Tuesday 19 June 2007

Back On The Slide

It has become a necessity of our situation that I stay as buoyant as I can for as long as I can. Frequently, when I "crumble" in some way, he gets angry with me. He sees it these days as me placing unreasonable demands on him; as me, either blindly or selfishly asking him for emotional support when he is the one that needs support. He has said several times in the past he is tired of being the one to prop up my confidence when it flags. Yet he doesn’t do that now, hasn't done it for a couple of years. I relied upon him for this kind of support before he got ill, but I don’t think he sees it as his job anymore. As he points out, I do have other people around that are currently wonderfully supportive in the way I need them to be. But none of their support means as much as his would. If he felt he had the energy to give it.

These days, he just doesn’t. He can’t muster up the enthusiasm. His life has been taken apart piece by piece until there’s nothing left. Compared to what he is suffering, my losses are pathetic, not worth the energy. What on earth do I have to complain about? So some biggish piece of work has to be torn up and started again; so what? He can barely get through the day. Every day. You can see why he is unable to support me. But I miss having that part of him, the friend who won my trust with his support, because that man seemed to really care for me.

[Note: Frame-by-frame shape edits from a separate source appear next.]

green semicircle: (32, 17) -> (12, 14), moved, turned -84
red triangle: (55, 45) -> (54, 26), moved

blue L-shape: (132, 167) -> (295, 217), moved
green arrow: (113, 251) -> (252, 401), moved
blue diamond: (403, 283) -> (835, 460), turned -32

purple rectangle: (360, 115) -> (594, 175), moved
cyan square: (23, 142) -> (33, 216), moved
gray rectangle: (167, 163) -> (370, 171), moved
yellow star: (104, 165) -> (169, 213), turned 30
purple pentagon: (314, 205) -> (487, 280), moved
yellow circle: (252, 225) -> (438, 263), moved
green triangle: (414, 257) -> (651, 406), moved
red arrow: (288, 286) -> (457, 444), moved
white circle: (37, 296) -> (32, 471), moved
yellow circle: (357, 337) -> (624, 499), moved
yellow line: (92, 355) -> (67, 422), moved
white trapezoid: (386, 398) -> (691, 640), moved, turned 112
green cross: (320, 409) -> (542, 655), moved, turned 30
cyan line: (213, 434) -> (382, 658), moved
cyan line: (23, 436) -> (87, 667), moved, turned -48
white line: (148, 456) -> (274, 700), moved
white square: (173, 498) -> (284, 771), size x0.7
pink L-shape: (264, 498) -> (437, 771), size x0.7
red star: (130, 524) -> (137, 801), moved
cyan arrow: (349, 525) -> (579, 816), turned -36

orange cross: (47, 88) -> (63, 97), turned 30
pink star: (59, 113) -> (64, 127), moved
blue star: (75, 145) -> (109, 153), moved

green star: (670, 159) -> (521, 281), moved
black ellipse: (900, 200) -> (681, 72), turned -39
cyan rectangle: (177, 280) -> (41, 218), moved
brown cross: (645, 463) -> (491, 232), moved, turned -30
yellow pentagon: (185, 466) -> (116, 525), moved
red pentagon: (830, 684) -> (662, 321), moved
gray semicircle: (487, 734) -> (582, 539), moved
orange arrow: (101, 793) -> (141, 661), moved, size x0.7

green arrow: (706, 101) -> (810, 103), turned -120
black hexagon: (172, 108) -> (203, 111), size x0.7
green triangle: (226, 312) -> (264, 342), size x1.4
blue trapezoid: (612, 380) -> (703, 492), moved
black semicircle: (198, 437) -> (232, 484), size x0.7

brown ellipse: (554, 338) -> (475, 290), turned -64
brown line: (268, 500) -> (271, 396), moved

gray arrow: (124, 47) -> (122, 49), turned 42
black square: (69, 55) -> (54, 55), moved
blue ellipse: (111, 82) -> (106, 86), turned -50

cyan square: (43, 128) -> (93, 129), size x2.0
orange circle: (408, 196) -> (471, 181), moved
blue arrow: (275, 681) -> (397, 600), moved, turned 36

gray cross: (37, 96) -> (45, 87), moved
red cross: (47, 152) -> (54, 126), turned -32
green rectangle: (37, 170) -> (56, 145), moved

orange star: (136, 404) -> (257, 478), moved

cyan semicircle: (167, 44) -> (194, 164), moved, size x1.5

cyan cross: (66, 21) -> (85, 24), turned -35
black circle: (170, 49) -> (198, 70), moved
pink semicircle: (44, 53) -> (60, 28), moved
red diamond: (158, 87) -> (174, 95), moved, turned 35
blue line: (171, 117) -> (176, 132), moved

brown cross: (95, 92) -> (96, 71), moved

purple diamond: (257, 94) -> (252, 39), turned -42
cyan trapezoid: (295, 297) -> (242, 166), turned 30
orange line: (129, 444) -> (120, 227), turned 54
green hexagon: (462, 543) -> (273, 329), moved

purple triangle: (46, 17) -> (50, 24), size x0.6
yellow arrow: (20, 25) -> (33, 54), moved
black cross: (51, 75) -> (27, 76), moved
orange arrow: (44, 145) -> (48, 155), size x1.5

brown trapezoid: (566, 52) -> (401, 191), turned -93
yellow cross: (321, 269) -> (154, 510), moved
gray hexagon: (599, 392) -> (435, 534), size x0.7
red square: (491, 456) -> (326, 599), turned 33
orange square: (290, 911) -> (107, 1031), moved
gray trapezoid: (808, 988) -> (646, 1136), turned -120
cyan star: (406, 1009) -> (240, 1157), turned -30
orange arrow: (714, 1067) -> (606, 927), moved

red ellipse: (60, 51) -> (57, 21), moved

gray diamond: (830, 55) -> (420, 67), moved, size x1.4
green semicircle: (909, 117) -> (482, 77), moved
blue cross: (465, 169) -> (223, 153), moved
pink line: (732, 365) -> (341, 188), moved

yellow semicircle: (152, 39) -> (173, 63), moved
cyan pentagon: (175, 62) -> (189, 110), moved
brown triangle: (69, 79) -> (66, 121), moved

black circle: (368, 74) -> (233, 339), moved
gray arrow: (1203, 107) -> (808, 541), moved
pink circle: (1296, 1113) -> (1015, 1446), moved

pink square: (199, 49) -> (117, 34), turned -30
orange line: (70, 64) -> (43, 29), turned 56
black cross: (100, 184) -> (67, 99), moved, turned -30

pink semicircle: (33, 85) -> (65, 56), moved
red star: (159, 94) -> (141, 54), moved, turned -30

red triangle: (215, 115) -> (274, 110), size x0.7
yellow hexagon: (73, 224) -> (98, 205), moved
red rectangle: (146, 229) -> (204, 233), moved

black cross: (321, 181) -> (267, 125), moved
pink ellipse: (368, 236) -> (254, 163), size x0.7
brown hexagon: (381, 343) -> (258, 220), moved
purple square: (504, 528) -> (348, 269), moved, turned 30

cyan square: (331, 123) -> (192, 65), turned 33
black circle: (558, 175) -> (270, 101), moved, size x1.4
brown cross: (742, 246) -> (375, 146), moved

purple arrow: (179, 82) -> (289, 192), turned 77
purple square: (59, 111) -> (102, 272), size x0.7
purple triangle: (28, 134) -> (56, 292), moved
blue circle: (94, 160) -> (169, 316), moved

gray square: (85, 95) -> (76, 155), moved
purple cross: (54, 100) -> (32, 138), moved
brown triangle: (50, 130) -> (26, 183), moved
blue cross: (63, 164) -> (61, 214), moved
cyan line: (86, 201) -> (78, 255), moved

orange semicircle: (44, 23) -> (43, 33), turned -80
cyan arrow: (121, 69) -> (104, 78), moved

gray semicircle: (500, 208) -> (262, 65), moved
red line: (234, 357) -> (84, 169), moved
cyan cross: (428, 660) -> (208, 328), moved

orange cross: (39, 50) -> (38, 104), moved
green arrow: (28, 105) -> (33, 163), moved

The things that were always important to me, like my work, don't get any less important to me now that he's ill; in fact, in some ways they become more important. I run to my work when I feel I don't matter to him like I used to. And so the gap gets wider again.

6 comments:

Anonymous said...

The prospect of tearing up a biggish piece of work isn't a trivial thing; it's bloody huge! One person's suffering doesn't grant them a monopoly on pain and sadness, however crap/exhausted/frustrated they're feeling. Your current situation is no less tricky to deal with just because your husband's difficulties are ongoing and chronic. It's very good you can give vent to your feelings on this blog; very often the needs of carers/supporters/spouses are overlooked in the arena of chronic illness. Let's hope, for all your sakes, there's light at the end of his tunnel soon; but in the meantime, nurture your own flame. x

Reading the Signs said...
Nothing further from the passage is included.